- EXERCISE INSTRUCTIONS
Write out only the tail of the records, beginning at the line containing "Diputación de Badajoz" and including the last line, exactly as written.

+ + + +

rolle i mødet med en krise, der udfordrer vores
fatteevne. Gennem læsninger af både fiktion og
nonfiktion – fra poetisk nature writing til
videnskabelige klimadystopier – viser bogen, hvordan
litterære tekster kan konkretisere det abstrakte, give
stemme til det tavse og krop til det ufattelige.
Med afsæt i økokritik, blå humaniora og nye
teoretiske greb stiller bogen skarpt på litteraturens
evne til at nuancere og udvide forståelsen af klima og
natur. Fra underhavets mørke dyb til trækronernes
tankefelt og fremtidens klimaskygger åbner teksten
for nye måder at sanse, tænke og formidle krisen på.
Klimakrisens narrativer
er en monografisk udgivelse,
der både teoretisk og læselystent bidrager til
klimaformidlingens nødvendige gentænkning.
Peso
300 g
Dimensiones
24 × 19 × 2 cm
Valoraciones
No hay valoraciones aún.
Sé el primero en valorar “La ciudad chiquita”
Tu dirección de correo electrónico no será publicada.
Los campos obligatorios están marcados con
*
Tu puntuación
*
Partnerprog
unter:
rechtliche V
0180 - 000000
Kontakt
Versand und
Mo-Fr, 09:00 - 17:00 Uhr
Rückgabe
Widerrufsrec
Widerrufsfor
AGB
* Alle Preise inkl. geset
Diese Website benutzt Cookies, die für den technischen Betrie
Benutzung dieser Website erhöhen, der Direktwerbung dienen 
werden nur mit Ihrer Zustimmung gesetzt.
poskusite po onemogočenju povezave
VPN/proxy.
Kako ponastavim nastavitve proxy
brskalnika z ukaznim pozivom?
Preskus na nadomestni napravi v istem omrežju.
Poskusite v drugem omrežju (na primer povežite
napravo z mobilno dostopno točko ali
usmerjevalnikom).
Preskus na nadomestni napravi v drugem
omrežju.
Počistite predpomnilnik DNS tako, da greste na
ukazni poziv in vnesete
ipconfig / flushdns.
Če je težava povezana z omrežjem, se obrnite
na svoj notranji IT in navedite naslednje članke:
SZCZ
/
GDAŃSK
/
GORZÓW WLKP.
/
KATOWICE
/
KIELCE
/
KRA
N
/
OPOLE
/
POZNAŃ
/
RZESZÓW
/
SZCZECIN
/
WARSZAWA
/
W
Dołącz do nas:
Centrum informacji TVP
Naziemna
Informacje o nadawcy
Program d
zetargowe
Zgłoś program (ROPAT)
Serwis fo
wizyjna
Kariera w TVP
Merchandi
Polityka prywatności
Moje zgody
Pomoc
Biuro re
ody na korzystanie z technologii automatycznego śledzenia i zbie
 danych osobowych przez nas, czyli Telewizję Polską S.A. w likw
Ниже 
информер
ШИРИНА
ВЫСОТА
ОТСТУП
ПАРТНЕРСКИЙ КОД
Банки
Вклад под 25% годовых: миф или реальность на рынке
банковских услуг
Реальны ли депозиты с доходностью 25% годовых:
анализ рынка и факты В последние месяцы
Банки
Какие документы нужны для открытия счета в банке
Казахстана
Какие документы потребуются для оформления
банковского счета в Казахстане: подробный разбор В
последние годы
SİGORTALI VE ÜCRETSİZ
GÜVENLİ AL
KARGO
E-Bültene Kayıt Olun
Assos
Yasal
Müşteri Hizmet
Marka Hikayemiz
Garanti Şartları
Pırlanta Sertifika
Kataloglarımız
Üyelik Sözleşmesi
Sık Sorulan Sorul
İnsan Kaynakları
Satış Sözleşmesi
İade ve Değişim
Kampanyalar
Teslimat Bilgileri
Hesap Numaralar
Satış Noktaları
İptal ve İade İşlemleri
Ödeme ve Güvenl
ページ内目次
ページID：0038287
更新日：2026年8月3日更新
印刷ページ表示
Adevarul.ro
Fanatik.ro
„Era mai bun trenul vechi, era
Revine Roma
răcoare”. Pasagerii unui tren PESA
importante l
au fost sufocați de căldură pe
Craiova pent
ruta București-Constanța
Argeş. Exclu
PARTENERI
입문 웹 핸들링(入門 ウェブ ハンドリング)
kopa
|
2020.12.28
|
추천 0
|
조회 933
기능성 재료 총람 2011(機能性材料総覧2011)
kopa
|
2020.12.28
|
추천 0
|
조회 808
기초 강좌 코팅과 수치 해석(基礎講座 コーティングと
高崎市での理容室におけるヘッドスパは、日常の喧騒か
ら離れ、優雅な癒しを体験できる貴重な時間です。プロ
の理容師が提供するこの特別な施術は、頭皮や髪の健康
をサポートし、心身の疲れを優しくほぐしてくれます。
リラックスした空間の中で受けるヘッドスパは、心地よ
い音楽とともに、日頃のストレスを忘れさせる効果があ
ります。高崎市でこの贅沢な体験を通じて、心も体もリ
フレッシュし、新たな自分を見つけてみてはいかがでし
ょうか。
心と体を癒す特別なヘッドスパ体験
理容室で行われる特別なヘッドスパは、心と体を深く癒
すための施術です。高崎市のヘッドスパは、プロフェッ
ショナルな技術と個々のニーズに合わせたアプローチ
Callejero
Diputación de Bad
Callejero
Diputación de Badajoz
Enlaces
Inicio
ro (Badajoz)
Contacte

+ + + +

- REPLY
Diputación de Badajoz
Enlaces
Inicio
ro (Badajoz)
Contacte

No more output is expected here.